- _Action item_:
Within the data that follows, set down exactly the lines from the one containing "JOHN MCAFEE" through the one containing "Balandžio 10 dieną mūsų mokykla", both ends included.

- _Given data_:
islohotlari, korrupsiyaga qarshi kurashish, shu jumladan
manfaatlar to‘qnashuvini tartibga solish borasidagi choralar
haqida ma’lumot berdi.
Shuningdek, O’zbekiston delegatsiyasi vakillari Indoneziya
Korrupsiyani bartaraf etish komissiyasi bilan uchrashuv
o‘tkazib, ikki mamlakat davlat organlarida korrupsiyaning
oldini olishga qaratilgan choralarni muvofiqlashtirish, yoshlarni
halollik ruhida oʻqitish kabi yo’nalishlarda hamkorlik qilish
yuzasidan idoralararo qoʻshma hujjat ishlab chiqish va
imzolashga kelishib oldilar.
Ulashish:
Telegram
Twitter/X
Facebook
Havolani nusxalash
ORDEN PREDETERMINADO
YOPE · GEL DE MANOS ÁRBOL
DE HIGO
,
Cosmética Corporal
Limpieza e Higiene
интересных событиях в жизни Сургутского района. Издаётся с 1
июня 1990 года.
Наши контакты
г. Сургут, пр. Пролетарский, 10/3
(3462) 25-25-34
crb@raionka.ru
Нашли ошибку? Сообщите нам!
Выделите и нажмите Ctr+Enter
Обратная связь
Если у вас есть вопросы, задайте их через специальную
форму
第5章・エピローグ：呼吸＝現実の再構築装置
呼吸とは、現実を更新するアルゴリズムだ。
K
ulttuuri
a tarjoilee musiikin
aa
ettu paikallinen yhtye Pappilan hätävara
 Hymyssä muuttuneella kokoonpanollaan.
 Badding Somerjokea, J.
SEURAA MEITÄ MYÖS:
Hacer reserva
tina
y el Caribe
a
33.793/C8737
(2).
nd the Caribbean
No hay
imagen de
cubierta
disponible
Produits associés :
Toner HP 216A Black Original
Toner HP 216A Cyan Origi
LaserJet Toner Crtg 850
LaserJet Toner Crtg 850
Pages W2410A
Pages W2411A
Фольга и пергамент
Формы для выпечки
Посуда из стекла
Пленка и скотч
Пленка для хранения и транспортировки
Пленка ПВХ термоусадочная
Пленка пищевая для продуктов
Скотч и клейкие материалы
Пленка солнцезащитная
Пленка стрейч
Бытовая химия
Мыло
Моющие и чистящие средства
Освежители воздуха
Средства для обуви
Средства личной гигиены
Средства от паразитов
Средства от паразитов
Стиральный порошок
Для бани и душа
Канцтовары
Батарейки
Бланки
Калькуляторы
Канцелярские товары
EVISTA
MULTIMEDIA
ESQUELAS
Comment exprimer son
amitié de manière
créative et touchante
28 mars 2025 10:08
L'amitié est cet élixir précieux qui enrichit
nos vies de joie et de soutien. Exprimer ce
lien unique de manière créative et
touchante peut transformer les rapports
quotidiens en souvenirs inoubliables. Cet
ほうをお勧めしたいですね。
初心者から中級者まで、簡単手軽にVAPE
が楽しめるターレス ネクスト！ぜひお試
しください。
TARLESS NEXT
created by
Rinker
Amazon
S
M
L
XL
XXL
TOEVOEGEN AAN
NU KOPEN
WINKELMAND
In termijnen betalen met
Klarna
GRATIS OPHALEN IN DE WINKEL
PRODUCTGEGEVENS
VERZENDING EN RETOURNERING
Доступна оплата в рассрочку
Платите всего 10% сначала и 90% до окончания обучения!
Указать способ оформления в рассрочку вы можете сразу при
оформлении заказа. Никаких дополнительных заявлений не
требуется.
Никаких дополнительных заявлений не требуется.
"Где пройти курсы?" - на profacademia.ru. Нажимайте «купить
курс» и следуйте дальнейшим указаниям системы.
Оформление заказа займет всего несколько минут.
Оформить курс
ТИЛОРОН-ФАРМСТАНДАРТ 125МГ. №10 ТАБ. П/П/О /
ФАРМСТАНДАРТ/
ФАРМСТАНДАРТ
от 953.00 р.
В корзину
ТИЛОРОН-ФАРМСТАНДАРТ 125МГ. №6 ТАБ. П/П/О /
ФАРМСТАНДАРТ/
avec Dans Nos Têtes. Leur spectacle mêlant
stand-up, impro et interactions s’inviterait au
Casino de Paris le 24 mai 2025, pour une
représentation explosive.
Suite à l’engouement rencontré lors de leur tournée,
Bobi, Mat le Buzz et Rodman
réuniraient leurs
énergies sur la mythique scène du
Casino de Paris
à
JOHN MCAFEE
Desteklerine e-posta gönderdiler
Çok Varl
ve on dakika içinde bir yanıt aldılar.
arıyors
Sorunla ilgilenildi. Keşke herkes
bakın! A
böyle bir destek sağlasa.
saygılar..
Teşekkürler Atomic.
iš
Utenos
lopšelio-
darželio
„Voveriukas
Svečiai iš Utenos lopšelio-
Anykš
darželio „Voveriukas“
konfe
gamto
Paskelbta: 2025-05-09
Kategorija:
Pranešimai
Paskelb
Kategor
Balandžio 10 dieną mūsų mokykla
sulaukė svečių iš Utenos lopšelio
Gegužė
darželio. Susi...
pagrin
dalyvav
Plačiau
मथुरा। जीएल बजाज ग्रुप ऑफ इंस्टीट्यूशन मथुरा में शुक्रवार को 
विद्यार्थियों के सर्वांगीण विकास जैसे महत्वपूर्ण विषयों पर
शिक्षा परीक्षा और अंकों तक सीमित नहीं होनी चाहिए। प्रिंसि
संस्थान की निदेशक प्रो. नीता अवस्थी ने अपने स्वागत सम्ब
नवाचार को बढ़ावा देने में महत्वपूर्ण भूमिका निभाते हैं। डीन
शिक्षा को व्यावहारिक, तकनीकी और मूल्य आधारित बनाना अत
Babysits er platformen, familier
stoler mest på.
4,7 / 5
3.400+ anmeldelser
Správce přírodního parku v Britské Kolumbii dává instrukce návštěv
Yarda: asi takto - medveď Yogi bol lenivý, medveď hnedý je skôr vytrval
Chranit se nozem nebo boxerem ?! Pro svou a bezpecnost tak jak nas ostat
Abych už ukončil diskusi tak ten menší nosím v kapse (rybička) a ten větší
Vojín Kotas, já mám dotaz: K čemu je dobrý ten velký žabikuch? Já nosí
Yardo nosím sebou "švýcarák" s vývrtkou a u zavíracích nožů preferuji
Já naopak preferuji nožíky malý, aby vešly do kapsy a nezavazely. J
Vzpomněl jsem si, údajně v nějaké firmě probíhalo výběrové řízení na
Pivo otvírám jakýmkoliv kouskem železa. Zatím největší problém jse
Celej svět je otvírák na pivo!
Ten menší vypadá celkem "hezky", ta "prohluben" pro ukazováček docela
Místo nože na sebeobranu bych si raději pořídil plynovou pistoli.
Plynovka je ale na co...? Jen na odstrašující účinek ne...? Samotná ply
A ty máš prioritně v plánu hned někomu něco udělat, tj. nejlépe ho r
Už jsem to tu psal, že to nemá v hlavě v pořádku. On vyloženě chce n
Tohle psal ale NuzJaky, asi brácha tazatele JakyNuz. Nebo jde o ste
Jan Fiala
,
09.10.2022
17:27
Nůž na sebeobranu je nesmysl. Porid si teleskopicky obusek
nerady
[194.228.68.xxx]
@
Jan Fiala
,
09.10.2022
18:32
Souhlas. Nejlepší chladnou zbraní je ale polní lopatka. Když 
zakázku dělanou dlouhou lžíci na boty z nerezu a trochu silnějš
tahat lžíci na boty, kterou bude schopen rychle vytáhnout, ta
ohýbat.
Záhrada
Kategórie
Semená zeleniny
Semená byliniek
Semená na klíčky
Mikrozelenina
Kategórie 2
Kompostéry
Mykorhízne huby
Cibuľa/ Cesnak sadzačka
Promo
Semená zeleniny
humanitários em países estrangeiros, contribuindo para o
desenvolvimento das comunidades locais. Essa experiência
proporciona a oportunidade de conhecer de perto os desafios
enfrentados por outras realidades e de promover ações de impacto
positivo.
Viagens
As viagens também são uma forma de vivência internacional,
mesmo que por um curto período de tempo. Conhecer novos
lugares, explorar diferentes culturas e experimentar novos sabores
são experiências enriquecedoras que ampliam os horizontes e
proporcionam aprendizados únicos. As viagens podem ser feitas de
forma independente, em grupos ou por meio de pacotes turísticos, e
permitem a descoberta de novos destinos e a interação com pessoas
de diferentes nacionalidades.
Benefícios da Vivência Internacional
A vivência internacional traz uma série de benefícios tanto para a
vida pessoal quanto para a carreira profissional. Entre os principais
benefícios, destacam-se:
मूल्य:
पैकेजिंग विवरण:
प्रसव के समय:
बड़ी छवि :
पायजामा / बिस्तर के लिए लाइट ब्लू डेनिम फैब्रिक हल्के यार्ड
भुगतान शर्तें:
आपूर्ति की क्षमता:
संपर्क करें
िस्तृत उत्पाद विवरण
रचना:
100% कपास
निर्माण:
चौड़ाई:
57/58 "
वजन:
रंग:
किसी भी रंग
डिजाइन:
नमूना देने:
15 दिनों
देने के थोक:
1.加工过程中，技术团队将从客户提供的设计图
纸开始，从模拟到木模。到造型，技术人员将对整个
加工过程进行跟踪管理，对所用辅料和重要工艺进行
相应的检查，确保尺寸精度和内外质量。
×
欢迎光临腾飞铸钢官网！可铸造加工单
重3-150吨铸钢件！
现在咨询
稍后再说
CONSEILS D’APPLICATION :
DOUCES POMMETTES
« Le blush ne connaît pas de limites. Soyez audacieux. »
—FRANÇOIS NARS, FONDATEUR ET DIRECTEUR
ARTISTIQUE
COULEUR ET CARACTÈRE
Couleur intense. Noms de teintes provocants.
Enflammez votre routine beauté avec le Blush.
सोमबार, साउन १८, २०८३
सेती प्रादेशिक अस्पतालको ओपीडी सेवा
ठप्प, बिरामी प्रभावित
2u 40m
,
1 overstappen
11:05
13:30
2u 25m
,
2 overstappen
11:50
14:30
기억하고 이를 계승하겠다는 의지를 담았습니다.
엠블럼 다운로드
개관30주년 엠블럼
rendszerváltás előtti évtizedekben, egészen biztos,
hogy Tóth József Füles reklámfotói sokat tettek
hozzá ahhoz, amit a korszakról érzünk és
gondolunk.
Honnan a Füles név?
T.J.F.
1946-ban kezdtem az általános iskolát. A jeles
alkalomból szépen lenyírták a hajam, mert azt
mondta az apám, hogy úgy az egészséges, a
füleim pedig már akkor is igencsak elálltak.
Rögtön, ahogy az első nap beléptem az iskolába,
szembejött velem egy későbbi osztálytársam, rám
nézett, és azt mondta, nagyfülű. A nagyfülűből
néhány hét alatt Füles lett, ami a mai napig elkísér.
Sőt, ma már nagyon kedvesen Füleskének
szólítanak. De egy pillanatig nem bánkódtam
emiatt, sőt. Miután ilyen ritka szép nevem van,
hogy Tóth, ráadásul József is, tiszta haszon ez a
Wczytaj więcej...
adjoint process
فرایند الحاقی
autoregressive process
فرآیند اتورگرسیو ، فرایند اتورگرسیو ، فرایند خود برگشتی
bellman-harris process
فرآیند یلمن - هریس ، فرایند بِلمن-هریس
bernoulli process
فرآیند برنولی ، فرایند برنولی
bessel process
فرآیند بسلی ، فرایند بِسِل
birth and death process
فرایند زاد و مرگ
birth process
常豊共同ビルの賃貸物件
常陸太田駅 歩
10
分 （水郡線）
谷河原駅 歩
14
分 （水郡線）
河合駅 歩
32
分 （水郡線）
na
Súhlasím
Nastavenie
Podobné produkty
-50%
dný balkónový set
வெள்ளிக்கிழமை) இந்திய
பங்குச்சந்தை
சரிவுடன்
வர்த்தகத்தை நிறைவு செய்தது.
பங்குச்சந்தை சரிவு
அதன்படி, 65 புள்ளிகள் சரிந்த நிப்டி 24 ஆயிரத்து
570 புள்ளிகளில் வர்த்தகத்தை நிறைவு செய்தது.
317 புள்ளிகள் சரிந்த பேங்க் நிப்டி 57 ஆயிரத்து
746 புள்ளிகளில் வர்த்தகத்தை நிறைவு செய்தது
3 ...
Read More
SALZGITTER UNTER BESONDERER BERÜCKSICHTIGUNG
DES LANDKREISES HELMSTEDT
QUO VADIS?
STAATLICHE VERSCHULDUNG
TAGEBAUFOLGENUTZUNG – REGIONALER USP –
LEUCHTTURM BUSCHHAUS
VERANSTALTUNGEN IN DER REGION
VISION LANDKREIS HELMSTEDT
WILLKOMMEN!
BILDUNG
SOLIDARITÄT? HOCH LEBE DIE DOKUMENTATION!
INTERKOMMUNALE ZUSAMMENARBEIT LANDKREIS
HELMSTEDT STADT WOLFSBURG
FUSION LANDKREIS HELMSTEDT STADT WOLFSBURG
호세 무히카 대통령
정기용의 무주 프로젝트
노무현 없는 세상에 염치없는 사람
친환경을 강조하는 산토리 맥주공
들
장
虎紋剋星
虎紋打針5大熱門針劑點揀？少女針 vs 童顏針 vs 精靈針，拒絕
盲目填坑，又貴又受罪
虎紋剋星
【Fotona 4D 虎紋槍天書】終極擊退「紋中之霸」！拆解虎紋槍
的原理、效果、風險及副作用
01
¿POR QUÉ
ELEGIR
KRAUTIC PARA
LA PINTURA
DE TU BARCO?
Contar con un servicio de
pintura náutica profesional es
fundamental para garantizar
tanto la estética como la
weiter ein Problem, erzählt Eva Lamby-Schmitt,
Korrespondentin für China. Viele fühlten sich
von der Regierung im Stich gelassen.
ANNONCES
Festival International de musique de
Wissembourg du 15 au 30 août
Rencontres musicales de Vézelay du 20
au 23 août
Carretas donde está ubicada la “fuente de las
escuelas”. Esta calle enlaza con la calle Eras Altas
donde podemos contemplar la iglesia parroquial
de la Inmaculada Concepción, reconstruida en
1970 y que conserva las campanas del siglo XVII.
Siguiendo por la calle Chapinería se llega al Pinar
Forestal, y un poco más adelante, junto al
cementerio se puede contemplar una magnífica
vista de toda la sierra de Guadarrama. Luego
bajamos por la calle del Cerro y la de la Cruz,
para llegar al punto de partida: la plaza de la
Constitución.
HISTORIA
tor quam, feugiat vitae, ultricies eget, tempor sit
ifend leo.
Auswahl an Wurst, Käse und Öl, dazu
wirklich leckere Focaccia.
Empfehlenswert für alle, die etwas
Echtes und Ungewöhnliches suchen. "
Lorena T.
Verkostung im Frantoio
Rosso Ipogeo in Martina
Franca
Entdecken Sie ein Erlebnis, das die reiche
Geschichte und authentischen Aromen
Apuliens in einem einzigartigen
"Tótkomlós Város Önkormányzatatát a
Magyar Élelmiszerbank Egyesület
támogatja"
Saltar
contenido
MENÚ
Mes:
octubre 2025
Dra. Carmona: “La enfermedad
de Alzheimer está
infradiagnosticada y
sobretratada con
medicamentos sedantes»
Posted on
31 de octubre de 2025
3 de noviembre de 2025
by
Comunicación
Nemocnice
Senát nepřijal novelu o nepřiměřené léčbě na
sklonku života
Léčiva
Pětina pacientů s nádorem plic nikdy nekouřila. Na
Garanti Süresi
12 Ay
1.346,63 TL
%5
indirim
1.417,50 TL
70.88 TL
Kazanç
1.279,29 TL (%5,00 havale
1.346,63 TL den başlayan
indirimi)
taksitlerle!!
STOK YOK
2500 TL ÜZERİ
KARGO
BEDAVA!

- _Answer to this problem_:
JOHN MCAFEE
Desteklerine e-posta gönderdiler
Çok Varl
ve on dakika içinde bir yanıt aldılar.
arıyors
Sorunla ilgilenildi. Keşke herkes
bakın! A
böyle bir destek sağlasa.
saygılar..
Teşekkürler Atomic.
iš
Utenos
lopšelio-
darželio
„Voveriukas
Svečiai iš Utenos lopšelio-
Anykš
darželio „Voveriukas“
konfe
gamto
Paskelbta: 2025-05-09
Kategorija:
Pranešimai
Paskelb
Kategor
Balandžio 10 dieną mūsų mokykla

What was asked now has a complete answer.